Sorry, Google, Middle East Crops Are a Success Story, Not a Climate Crisis
by H. Sterling Burnett
Google News is hyping a story published by Agrinews, which promotes a month-old World Bank report claiming water scarcity in the Middle East – caused by climate change – threatens crop production. The World Bank report, “Water in the Balance,” is old news, made up of model-driven speculation, instead of data. Real-world crop data, by contrast, tell a story of stunning crop success in the Middle East and throughout the world.
Climate Realism discredited the World Bank report in early November. Data show that despite considerable political turmoil and ongoing conflicts in the region, the naturally arid Middle East has seen its crop production grow as the earth has modestly warmed.
Since media outlets are still reporting the World Bank’s fiction as fact, Climate Realism’s refutation bears repeating.
The World Bank’s study says, “[w]hile information about water scarcity at present and in the future is available there is little knowledge of what this increasing scarcity means for Middle Eastern … food security. Agriculture will suffer because of climate change and water scarcity….”
In particular, in Summary for Policy Makers, the World Bank asserts water scarcity caused by climate change will reduce farm production in Iran, Iraq, Jordan, Lebanon, Syria, and Turkey. The available evidence strongly suggests that will not happen.
Real-world data concerning crop production across the Middle East shows crop yields and overall production have increased dramatically. More food is being produced even as thousands of acres of agricultural lands have been abandoned during regional conflicts.
Data from the U.N. Food and Agriculture Organization show during the period of modest warming since 1989:
- Cereal crop production in Iraq increased 91 percent, even as the acreage being harvested fell 5 percent.
- Cereal crop production in Iran increased 187 percent, while the acreage harvested increased by just 2.6 percent.
- Cereal Crop production in Jordan increased 15 percent, even as the acreage harvested declined 30 percent.
- Cereal Crop production in Lebanon increased 115 percent, while acreage harvested increased 30 percent.
- Cereal Crop production in Syria increased 22 percent, even as acreage harvested declined 66 percent.
- Cereal Crop production in Turkey increased 46 percent, even though acreage harvested declined 19 percent.
That Middle Eastern countries have increased crop production even as many of them have been embroiled in internal political strife, outright civil warfare, and external conflicts, is clearly good news—not a climate crisis.

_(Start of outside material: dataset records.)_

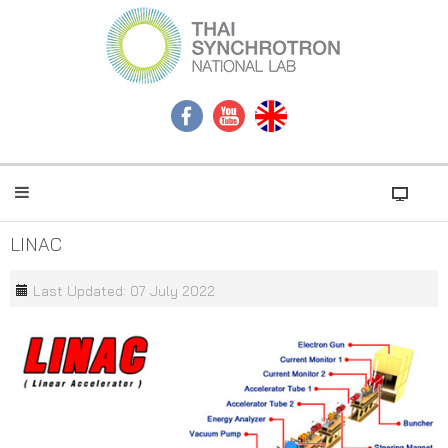
LINAC
Last Updated: 07 July 2022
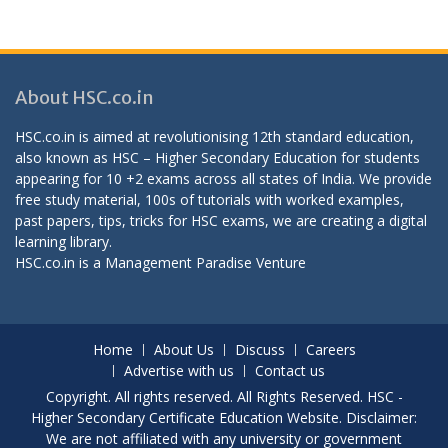
About HSC.co.in
HSC.co.in is aimed at revolutionising 12th standard education,
also known as HSC – Higher Secondary Education for students
appearing for 10 +2 exams across all states of India. We provide
free study material, 100s of tutorials with worked examples,
past papers, tips, tricks for HSC exams, we are creating a digital
learning library.
HSC.co.in is a
Management Paradise
Venture
Home
About Us
Discuss
Careers
Advertise with us
Contact us
Copyright. All rights reserved. All Rights Reserved. HSC -
Higher Secondary Certificate Education Website. Disclaimer:
We are not affiliated with any university or government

Global warming lengthens growing seasons, reduces frost events, and makes more land suitable for crop production. Also, carbon dioxide is an aerial fertilizer for plant life. In addition, crops use water more efficiently under conditions of higher carbon dioxide, losing less water through transpiration. The latter fact should have allayed the World Bank’s concern about climate change-induced water shortages leading to crop failure.

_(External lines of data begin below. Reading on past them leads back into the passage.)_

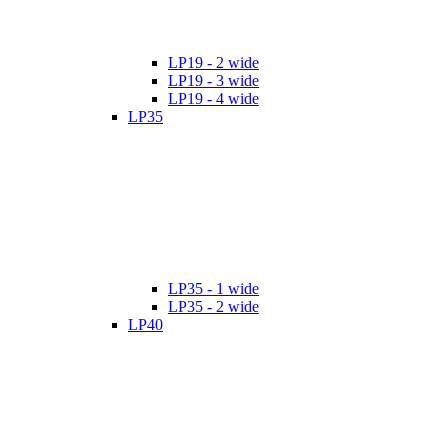
LP19 - 2 wide
LP19 - 3 wide
LP19 - 4 wide
LP35
LP35 - 1 wide
LP35 - 2 wide
LP40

The benefits of more atmospheric carbon dioxide and a modestly warming world have resulted in 17 percent more food being available per person today than was the case 30 years ago, even as the number of people has grown by billions. Indeed, United Nations data show the last 20 years have seen the largest decline in hunger, malnutrition, and starvation in human history.

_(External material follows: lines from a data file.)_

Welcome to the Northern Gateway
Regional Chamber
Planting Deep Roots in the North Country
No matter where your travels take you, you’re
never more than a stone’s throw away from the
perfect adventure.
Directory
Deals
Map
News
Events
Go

Rather than regurgitating the World Bank’s flawed report as fact, Agrinews should have done some honest, independent research. Had the paper done so, it would have found crop production in the Middle East, as is true for most of the rest of the world, is booming during the period of purported catastrophic warming. Sorry, Google, Agrinews, and the World Bank, increased crop production and yields are the very opposite of a climate crisis.